This problem can be solved via the work-energy theorem. First, we'll break down the applied force into its components because the force is not being applied horizontally, but at an angle of 30 degrees below the horizontal. We can use the cosine of this angle to find the horizontal component of the force, since cos(θ) = Adjacent/Hypotenuse.
Hence, the horizontal component of the force = 40.0 N * cos(30.0 degrees) = 34.64101615137755 N.
The work done by this force component is equal to the force times the distance over which the force is applied. So we calculate the work as:
Work done = force_horizontal * distance = 34.64101615137755 N * 16.0 m = 554.2562584220408 J.
According to the work-energy theorem, the work done on the object is equal to the change in its kinetic energy.

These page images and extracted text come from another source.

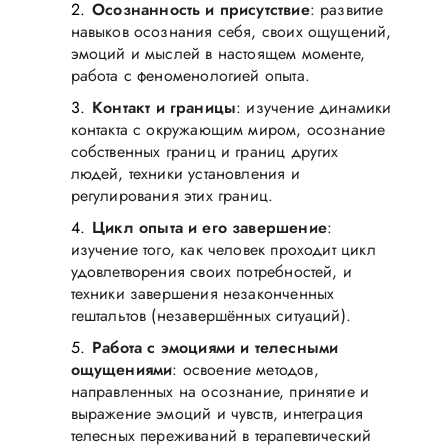
Осознанность и присутствие
: развитие
навыков осознания себя, своих ощущений,
эмоций и мыслей в настоящем моменте,
работа с феноменологией опыта.
Контакт и границы
: изучение динамики
контакта с окружающим миром, осознание
собственных границ и границ других
людей, техники установления и
регулирования этих границ.
Цикл опыта и его завершение
:
изучение того, как человек проходит цикл
удовлетворения своих потребностей, и
техники завершения незаконченных
гештальтов (незавершённых ситуаций).
Работа с эмоциями и телесными
ощущениями
: освоение методов,
направленных на осознание, принятие и
выражение эмоций и чувств, интеграция
телесных переживаний в терапевтический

Since the object starts from rest, all of this work goes into changes in kinetic energy. Hence, the final kinetic energy of the object = work done = 554.2562584220408 J.
Finally, we calculate the final speed of the object using the formula for kinetic energy 1/2 * mass * final speed^2:
Rearranging this for speed, we get final speed = sqrt(2 * final kinetic energy / mass). Substituting the known values we have, the final speed = sqrt(2 * 554.2562584220408 J / 2.0 kg) = 23.542647651061696 m/s.
So, the speed of the 2.0-kg object, which is pushed for 16.0 m by a 40.0 N force directed 30 ⋅ below the horizontal on a level, frictionless floor, will be 23.54 m/s.